8 Thoughts on “Is weather or negligence to blame for the ‘toilet apocalypse’ in SF?

  1. Plaintiff Guy on August 14, 2010 at 9:51 am said:

    Mike should be out there doing the ‘Whisk and Chop’ to shit coming over the falls. It’s going to take 2 of him. There’s bound to be many lawsuits from citys downstream.

    The city budget could be 100 million for litigation this year and next. Present count is 4 lawsuits. They should anticipate another dozen or so. The city attorney is busy trying to come up with constitutional ordinances so all litigation will be a major private attorneys expenditure.

    We desperately need an events center to treat plague victims here and from cities downstream. Maybe this disaster was ‘Page 2’ of Mikey’s grand events center plan.

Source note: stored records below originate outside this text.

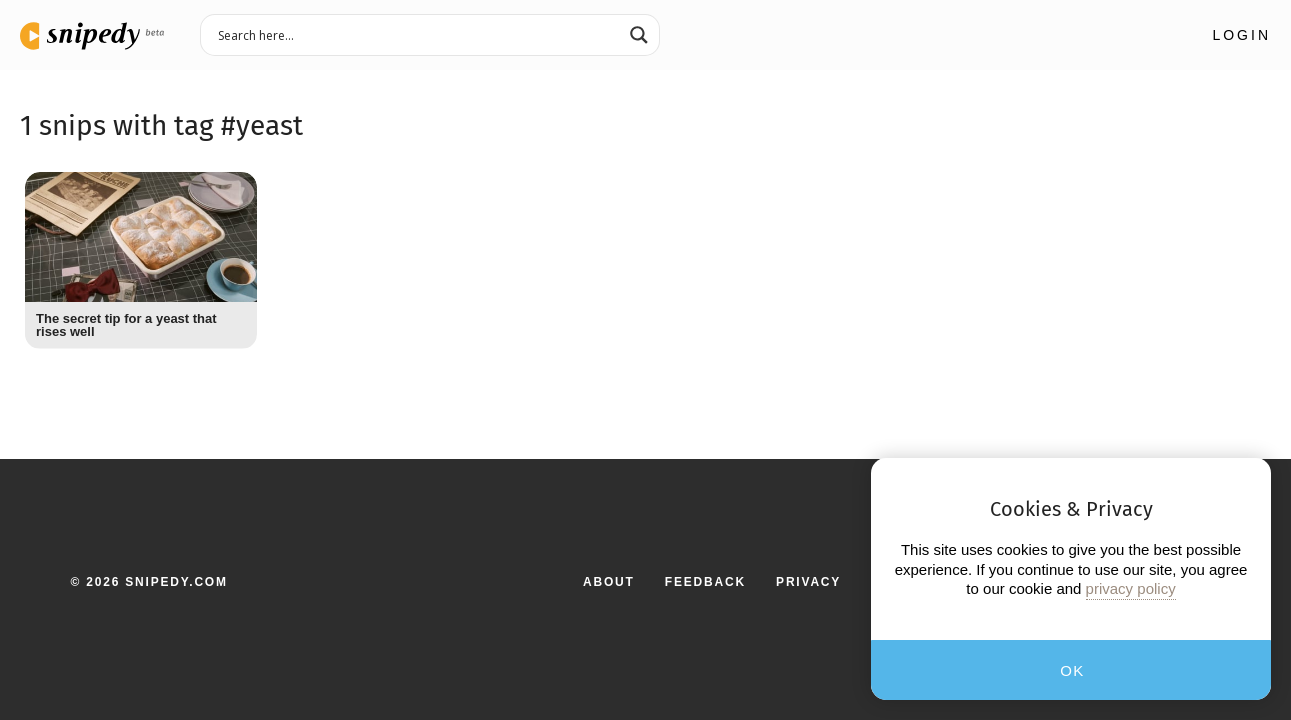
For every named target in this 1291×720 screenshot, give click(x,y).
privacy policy (1131, 588)
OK (1072, 670)
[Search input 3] (417, 34)
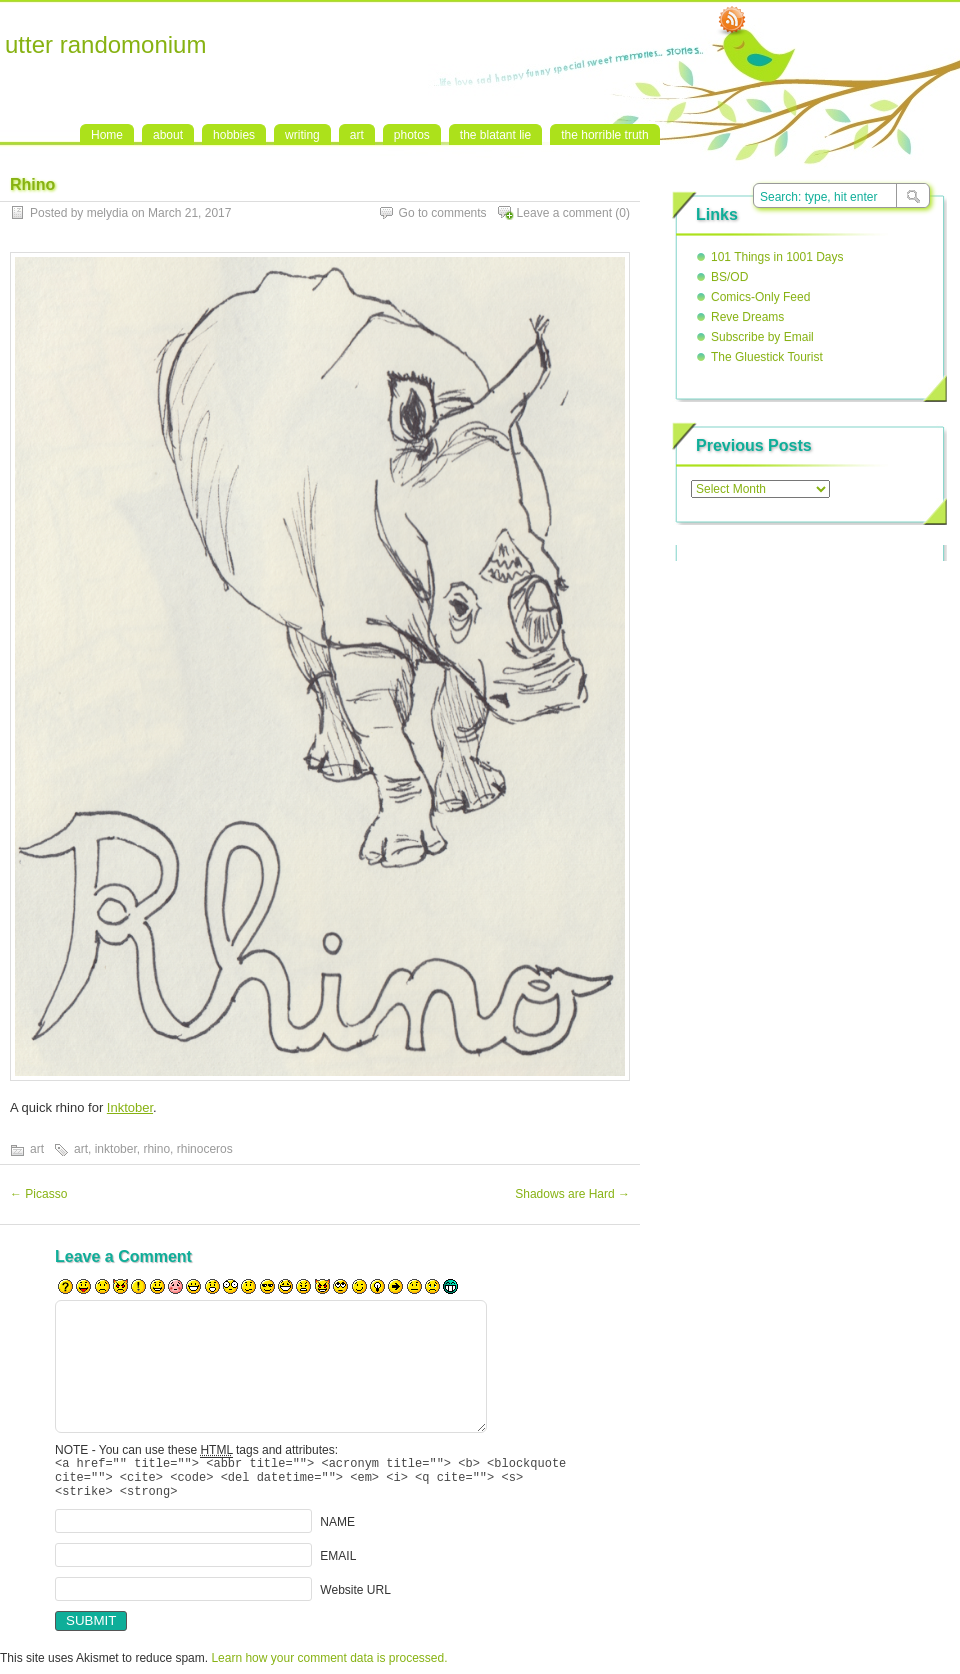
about (168, 135)
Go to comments (443, 213)
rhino (156, 1149)
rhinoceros (205, 1149)
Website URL (355, 1598)
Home (107, 135)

    I’m looking forward to that final ‘Mike Harvey, Good Day’ in 2014. Our next mayor will get elected if he repeals Home Rule Charter and restores citizens’ quality of life.

  2. Also consider that citizens just won a lawsuit against the city for sewage backups in 2004. It’s not a good engineering feat when there is a single point of failure. A single blocked pipe shouldn’t be an issue if you design properly.

  3. But Munson loved this city sooooo much he didn’t bother to spend money on infrastructure.

  4. anominous on August 14, 2010 at 9:23 pm said:

    I heard the pipe got blocked by a snapping turdle.

  5. Let me guess, that is a turtle that eats turds?

  6. It’s amazing that some Roman aqueducts and roads remain in service while “modern” engineers can’t make a road or sewer last five years.

  7. Plaintiff Guy on August 15, 2010 at 6:40 pm said:

    ‘Modern engineer’ is not Cotter. He’s director of Public Works but unqualified Kevin Smith was the spokesman during Munson. Cotter showed up for work when Huether was elected but it’s become obvious the sewer system is at least 10 years obsolete.

    Kipling, Believe it or not:
    The clerk at public works uses a 15 year old IBM selectric typewriter (huh?). The wuring sound is a bad belt. He sits there wondering why it doesn’t type. It’s just across from the mayor’s office and funnier than monkey crap.

  8. anominous on August 16, 2010 at 8:46 am said:

    That clerk should get a Royal or a New Underwood #7. It would save on electricity.